Nunca paramos para pensar que no aeroporto é tudo adaptado. Mas você é o primeiro a embarcar e o último a desembarcar porque o avião mal para e todo mundo já esta na porta aglomerada para sair. Ter que ser carregado por um caminhão para subir no avião pois não posso sonhar com escadas tem seu lado bom, é muito útil, mas a sensação de ser inválido é complicada. De depender de todos para tudo. E não fale que muita gente vive numa cadeira também. Ninguém que virou cadeirante aceitou na segunda semana, apesar do meu ser passageiro.
Mas não posso só reclamar. O povo realmente é muito solidário. O serviço prestado é restaurantes, taxis, aeroporto, hospital é excelente. Até agora sempre fui bem recebido e quase todos os lugares tem acesso para cadeirantes. As pessoas saem do elevador prioritário para entrar a cadeira. Claro que sempre tem um mal educado que não sai, né? Mas a gente releva. Só que eu reclamo, é direito. Dei uma olhada e descobri que existe uma lei de acessibilidade, então ando como se tivesse um rei na barriga e reclamo quando não tem acesso.
Já estou me adaptando a cadeira. Aprendi uns truques já. Estou agora tentando andar só com as duas rodas grandes, mas é difícil. Degrau pequeno já aprendi a subir. A cadeira é bem pesada, mas como sempre estou com alguém é fácil de colocar no carro e essas coisas.
Essas reclamações foram mais da boca para fora. Só para termos uma ideia de como não é nada simples. E a parte do “passa rápido” é bem séria, não digam por favor. Incomoda.
Passar rápido é diferente de ser passageiro. Sei que estou passando por um momento passageiro, momentâneo. Sentado na cadeira eu não olho para trás. Não preciso olhar para o que passou. Apenas preciso me focar no que está vindo. Esse outono vai acabar e a primavera já está logo ali depois do inverno, e as flores virão.

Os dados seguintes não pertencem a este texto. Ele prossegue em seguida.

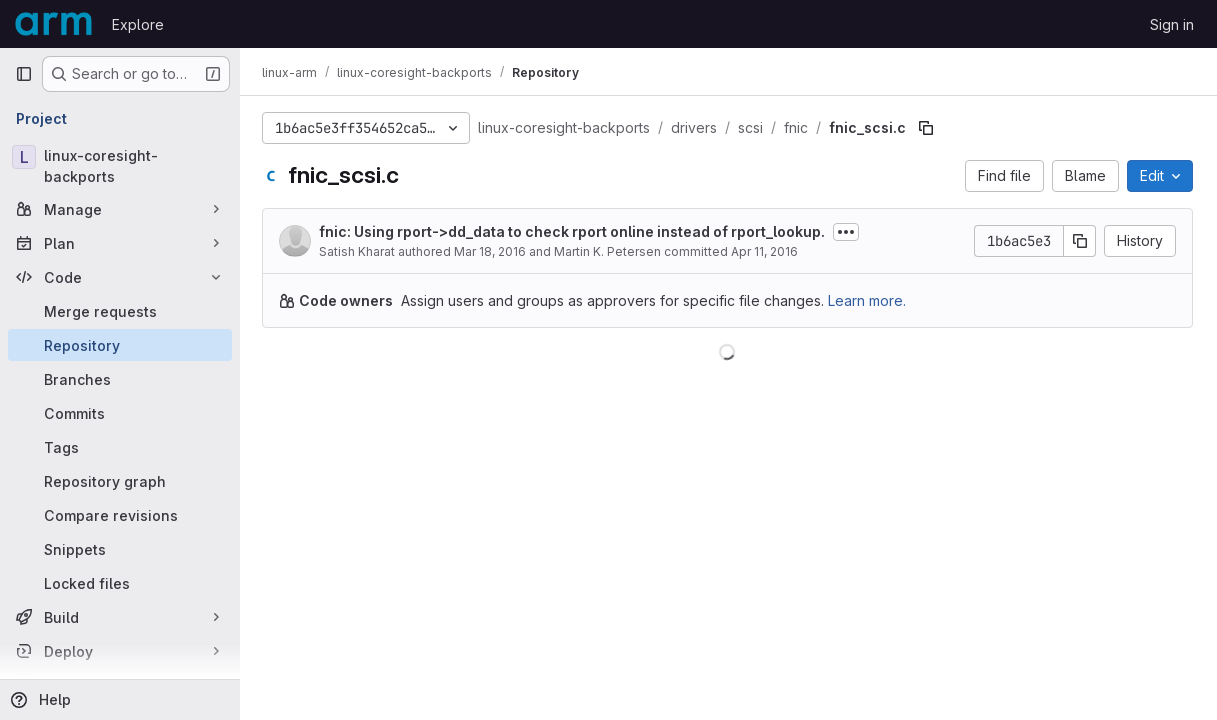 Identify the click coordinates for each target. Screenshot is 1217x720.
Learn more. (869, 300)
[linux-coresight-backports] (120, 166)
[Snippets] (120, 549)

Reclamei muito sim no início sobre a situação. Cheguei a perder a paciência até com o meu pai. E isso me deixou mal. Mas todo esse trabalho pesado nos mostra muita coisa nova. Mas uma vez estou aprendendo a encarar a vida de outra forma. A sentir mais do que fazer, pois não tem muito o que se fazer. Essas experiências de câncer, osteonecrose servem como uma base sólida me fazem ter certeza de que tem algo guardado ali na frente. E isso que estar por vir é muito consequência do que estamos vivênciando.
Estou aceitando bem a história toda, só tomei rivotril um dia.